Title: A Vietnamese Catholic family in the Red River Delta and beyond:
The Story of Dr Nguyễn Xuân Mai, his ancestors and descendants
Speaker: TRAN Thi Liên Claire, Irasec, Bangkok
Date & Time: June 20, 2019 16:00-18:00
Venue: Small-sized Meeting Room I, Inamori Bldg. 3F
Abstract:
Drawing from the history of a North Vietnamese Catholic family over 4 generations, I demonstrate how belonging religious minority could create a strong minority identity and opportunities for its members to enlarge their horizons through transnational networks. From the itinerary of the politician Nguyễn Manh Hà, a leftist catholic figure, founder of the Vietnamese Youth Workers in Haiphong, and Ho Chi Minh’s Minister of Economy in the first Provisory government in 1945, this project examines the trajectories of Hà and his ancestors, their physical itineraries, and intellectual transformations.
Originating from Cao Xá, a village in the Hưng Yên province, 50 km south of Hà Nội, Hà is coming from a devout catholic home in the Eastern Tonkin Vicariate, which had been evangelized by the Spanish Dominicans since the end of the 17th century. His father, Dr Nguyễn Xuân Mai, one of the first graduates of the Medical school in Hanoi in 1910, enlisted as a volunteer auxiliary doctor in the French Army in 1916 during the First World War. Though he suceeded in getting his doctorate in France, he died at the early age of 40 as a result of war injuries. In Tonkin, Hà was raised by his grandfather, Nguyễn Văn Đăng, who was serving as a civil servant (lettré de residence) in the Vietnamese administration (Tonkin under protectorate). His great grandfather had been one of the 19 martyrs of the Vicariate during the Nguyẽn Emperor Tự Đức’s persecutions against the “perverse religion”.
This history of this Northern Catholic family over 4 generations is based on private archives (with important visual sources and interviews) and colonial and religious ones.

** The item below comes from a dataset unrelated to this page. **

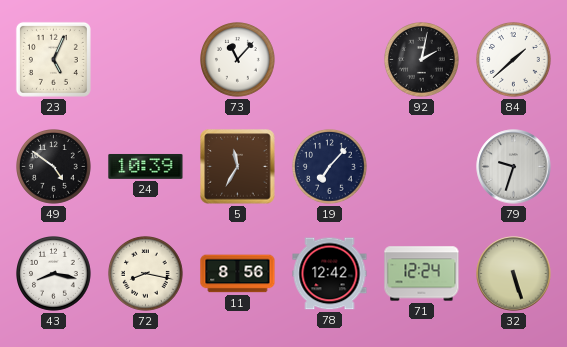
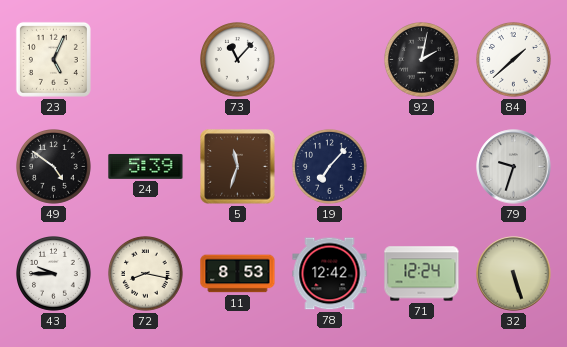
24: 10:39 -> 5:39
5: 11:35 -> 11:33
43: 8:17 -> 9:45
11: 8:56 -> 8:53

It intends to present also an overview on a period of great transformation where modernity and tradition were the challenges of the new ongoing Vietnamese elite.
About the Speaker:
Claire Thi Liên Trân is an historian of contemporary Vietnam and works on the history of Catholicism, state / religious relations, the history of elites and of the press. She is also interested in the management of religious pluralism and religious mobilities in Southeast Asia. She is associate professor at Paris Diderot University, where she teaches the Southeast Asian history. Since 2016, she has served as the Director of Irasec (Research Institute on Contemporary Southeast Asia) based in Bangkok. She is co-editor of the annual publication L’Asie du Sud-Est, Bilan, enjeux et perspectives and is the author of articles on Vietnam. She is editing, with Bernardo Brown (International Christian University, Tokyo) a special issue on “Flows and Mobility in Southeast Asian Christianity” in Sojourn, Journal of Social Issues in Southeast Asia ISEAS. She is currently editing a collective book: Master of their own Destiny”: Asians in World War One and a biographical monograph, A Vietnamese Catholic family in the Red River Delta and beyond: The Story of Dr Nguyễn Xuân Mai, his ancestors and descendants.